WHAT THE TASK REQUIRES » Which lines in the records below contain the word "начнем"? Copy each one.

GIVEN INFORMATION »
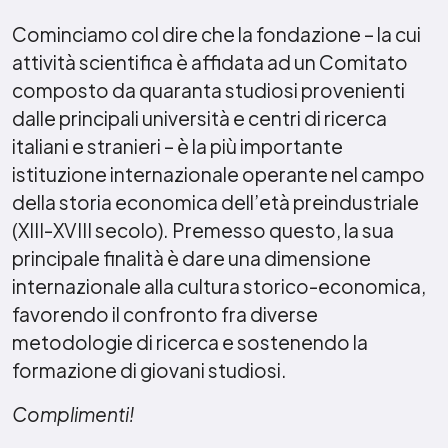
Cominciamo col dire che la fondazione – la cui
attività scientifica è affidata ad un Comitato
composto da quaranta studiosi provenienti
dalle principali università e centri di ricerca
italiani e stranieri – è la più importante
istituzione internazionale operante nel campo
della storia economica dell’età preindustriale
(XIII-XVIII secolo). Premesso questo, la sua
principale finalità è dare una dimensione
internazionale alla cultura storico-economica,
favorendo il confronto fra diverse
metodologie di ricerca e sostenendo la
formazione di giovani studiosi.
Complimenti!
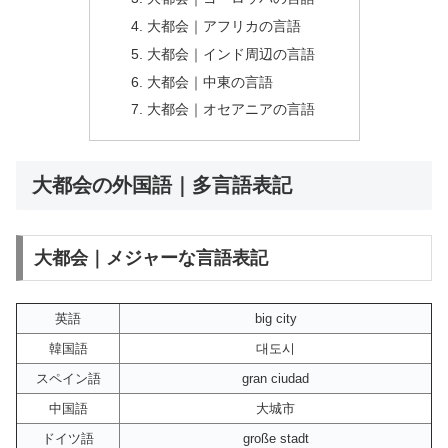
大都会｜アフリカの言語
大都会｜インド周辺の言語
大都会｜中東の言語
大都会｜オセアニアの言語
大都会の外国語｜多言語表記
大都会｜メジャーな言語表記
英語
big city
韓国語
대도시
スペイン語
gran ciudad
中国語
大城市
ドイツ語
große stadt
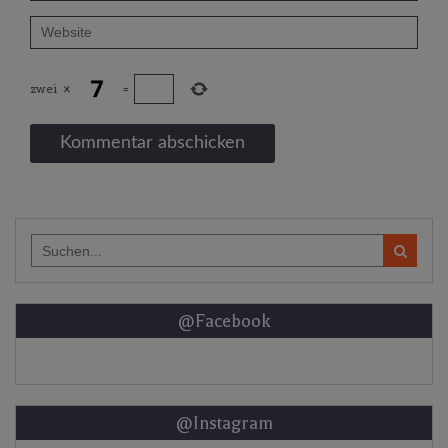
zwei
×
=
Search
for:
@Facebook
@Instagram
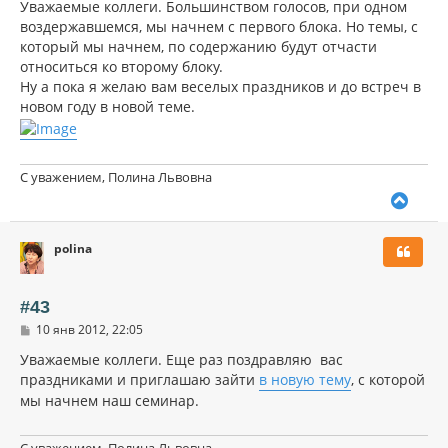
о
Уважаемые коллеги. Большинством голосов, при одном
н
б
воздержавшемся, мы начнем с первого блока. Но темы, с
щ
а
который мы начнем, по содержанию будут отчасти
е
ч
н
относиться ко второму блоку.
а
и
л
Ну а пока я желаю вам веселых праздников и до встреч в
е
у
новом году в новой теме.
С уважением, Полина Львовна
В
е
р
polina
н
у
т
ь
#43
с
С
10 янв 2012, 22:05
я
о
к
о
Уважаемые коллеги. Еще раз поздравляю вас
н
б
праздниками и приглашаю зайти
в новую тему
, с которой
щ
а
е
мы начнем наш семинар.
ч
н
а
и
л
е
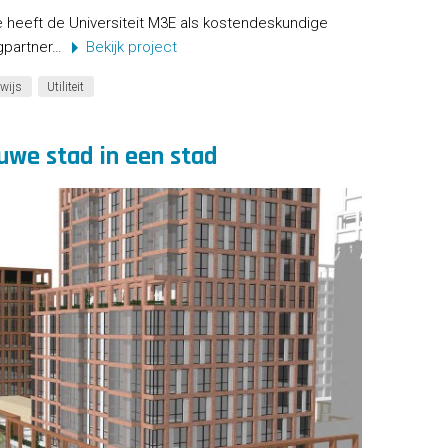
 heeft de Universiteit M3E als kostendeskundige
ngpartner…
Bekijk project
wijs
Utiliteit
euwe stad in een stad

WRITTEN SOLUTION »
воздержавшемся, мы начнем с первого блока. Но темы, с
который мы начнем, по содержанию будут отчасти
мы начнем наш семинар.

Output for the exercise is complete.